_PROBLEM STATEMENT:_
The pictures stay out. Please retype every line below exactly.
*** Opening SUPPLIED INFORMATION ***
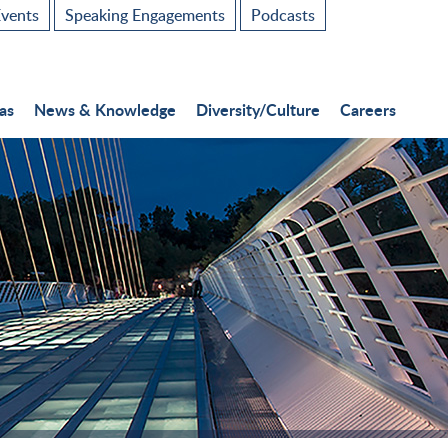
vents
Speaking Engagements
Podcasts
as
News & Knowledge
Diversity/Culture
Careers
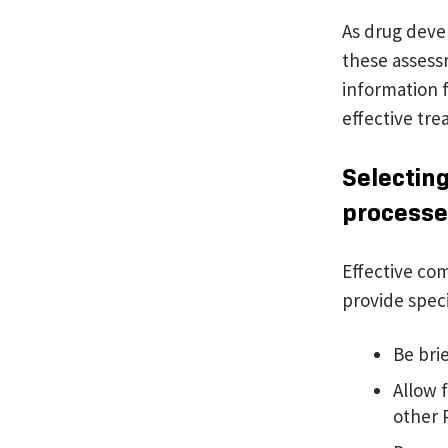
As drug devel
these assess
information 
effective tre
Selecting
processe
Effective co
provide specif
Be brie
Allow f
other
*** Closing SUPPLIED INFORMATION ***
_RESPONSE:_
vents
Speaking Engagements
Podcasts
as
News & Knowledge
Diversity/Culture
Careers
As drug devel
these assess
information 
effective tre
Selecting
processe
Effective co
provide specif
Be brie
Allow f
other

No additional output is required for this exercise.